**Task objective**.
Everything from the line containing "arderbor elnot" to the end of the records should be reproduced exactly, and nothing before it.

⟨

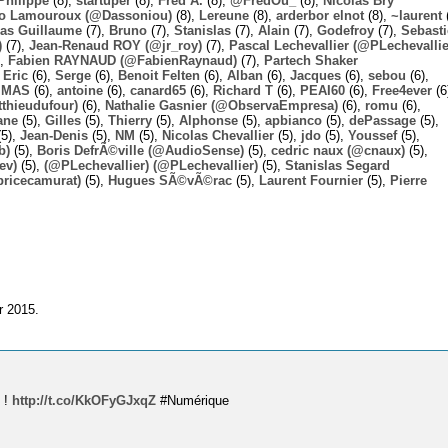
Philippe
(8),
startuper
(8),
Fred A.
(8),
@FredOu_
(8),
Nicolas Bry
o Lamouroux (@Dassoniou)
(8),
Lereune
(8),
arderbor elnot
(8),
~laurent
(
las Guillaume
(7),
Bruno
(7),
Stanislas
(7),
Alain
(7),
Godefroy
(7),
Sebast
)
(7),
Jean-Renaud ROY (@jr_roy)
(7),
Pascal Lechevallier (@PLechevallie
),
Fabien RAYNAUD (@FabienRaynaud)
(7),
Partech Shaker
,
Eric
(6),
Serge
(6),
Benoit Felten
(6),
Alban
(6),
Jacques
(6),
sebou
(6),
,
MAS
(6),
antoine
(6),
canard65
(6),
Richard T
(6),
PEAI60
(6),
Free4ever
(6
thieudufour)
(6),
Nathalie Gasnier (@ObservaEmpresa)
(6),
romu
(6),
ane
(5),
Gilles
(5),
Thierry
(5),
Alphonse
(5),
apbianco
(5),
dePassage
(5),
5),
Jean-Denis
(5),
NM
(5),
Nicolas Chevallier
(5),
jdo
(5),
Youssef
(5),
b)
(5),
Boris DefrÃ©ville (@AudioSense)
(5),
cedric naux (@cnaux)
(5),
ev)
(5),
(@PLechevallier) (@PLechevallier)
(5),
Stanislas Segard
bricecamurat)
(5),
Hugues SÃ©vÃ©rac
(5),
Laurent Fournier
(5),
Pierre
r 2015.
e !
http://t.co/KkOFyGJxqZ
#Numérique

⟩

**Output for this task**.
arderbor elnot
(8),
~laurent
(
las Guillaume
(7),
Bruno
(7),
Stanislas
(7),
Alain
(7),
Godefroy
(7),
Sebast
)
(7),
Jean-Renaud ROY (@jr_roy)
(7),
Pascal Lechevallier (@PLechevallie
),
Fabien RAYNAUD (@FabienRaynaud)
(7),
Partech Shaker
,
Eric
(6),
Serge
(6),
Benoit Felten
(6),
Alban
(6),
Jacques
(6),
sebou
(6),
,
MAS
(6),
antoine
(6),
canard65
(6),
Richard T
(6),
PEAI60
(6),
Free4ever
(6
thieudufour)
(6),
Nathalie Gasnier (@ObservaEmpresa)
(6),
romu
(6),
ane
(5),
Gilles
(5),
Thierry
(5),
Alphonse
(5),
apbianco
(5),
dePassage
(5),
5),
Jean-Denis
(5),
NM
(5),
Nicolas Chevallier
(5),
jdo
(5),
Youssef
(5),
b)
(5),
Boris DefrÃ©ville (@AudioSense)
(5),
cedric naux (@cnaux)
(5),
ev)
(5),
(@PLechevallier) (@PLechevallier)
(5),
Stanislas Segard
bricecamurat)
(5),
Hugues SÃ©vÃ©rac
(5),
Laurent Fournier
(5),
Pierre
r 2015.
e !
http://t.co/KkOFyGJxqZ
#Numérique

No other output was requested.